WORK REQUEST
How many lines in the data hold the string "Вебинар"? State the number alone.

DATASET

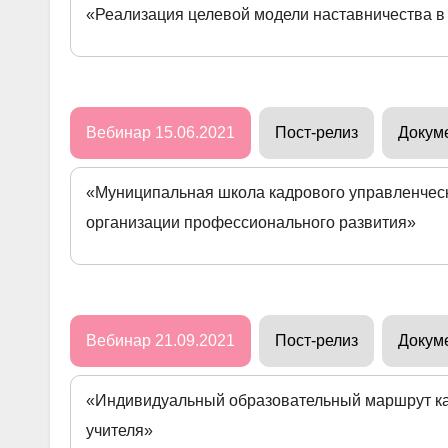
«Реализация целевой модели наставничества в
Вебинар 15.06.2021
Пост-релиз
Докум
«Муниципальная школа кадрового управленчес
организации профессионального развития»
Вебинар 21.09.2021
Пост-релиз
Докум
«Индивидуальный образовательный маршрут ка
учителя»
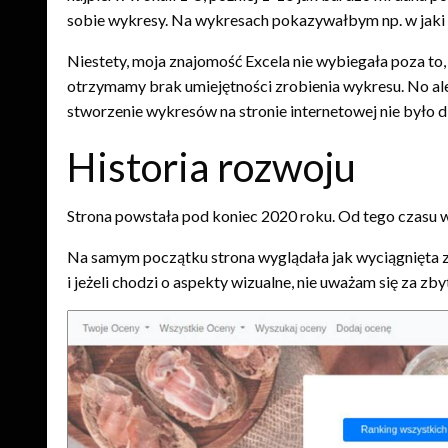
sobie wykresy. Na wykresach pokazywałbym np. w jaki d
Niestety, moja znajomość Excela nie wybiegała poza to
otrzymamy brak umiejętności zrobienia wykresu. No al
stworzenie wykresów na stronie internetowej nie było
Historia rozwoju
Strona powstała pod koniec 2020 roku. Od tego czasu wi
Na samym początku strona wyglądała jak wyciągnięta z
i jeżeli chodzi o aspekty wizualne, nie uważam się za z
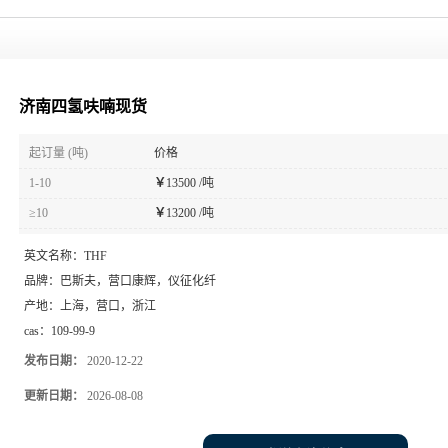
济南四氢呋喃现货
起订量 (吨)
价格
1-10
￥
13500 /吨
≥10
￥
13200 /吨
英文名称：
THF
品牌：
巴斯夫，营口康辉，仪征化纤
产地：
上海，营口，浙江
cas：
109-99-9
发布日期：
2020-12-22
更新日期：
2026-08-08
--
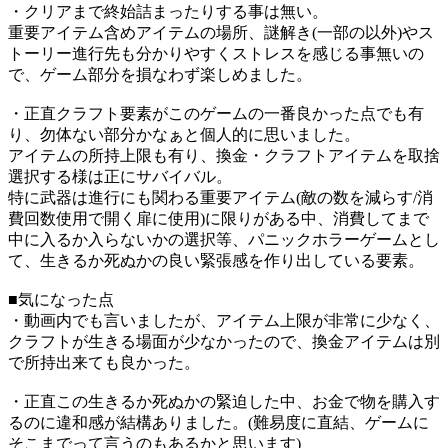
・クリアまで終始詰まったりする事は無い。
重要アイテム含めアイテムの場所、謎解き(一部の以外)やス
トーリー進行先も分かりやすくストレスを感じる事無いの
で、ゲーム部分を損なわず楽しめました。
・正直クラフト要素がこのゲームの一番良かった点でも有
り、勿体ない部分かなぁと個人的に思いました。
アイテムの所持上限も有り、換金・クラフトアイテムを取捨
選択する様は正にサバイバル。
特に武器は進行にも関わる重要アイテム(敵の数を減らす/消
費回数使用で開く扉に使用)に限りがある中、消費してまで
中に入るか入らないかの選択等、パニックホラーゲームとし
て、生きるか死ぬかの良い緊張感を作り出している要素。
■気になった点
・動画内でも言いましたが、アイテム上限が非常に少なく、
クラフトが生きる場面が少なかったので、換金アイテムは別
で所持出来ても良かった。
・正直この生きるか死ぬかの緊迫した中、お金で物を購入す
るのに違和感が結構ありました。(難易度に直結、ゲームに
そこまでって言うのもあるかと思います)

REPLY
2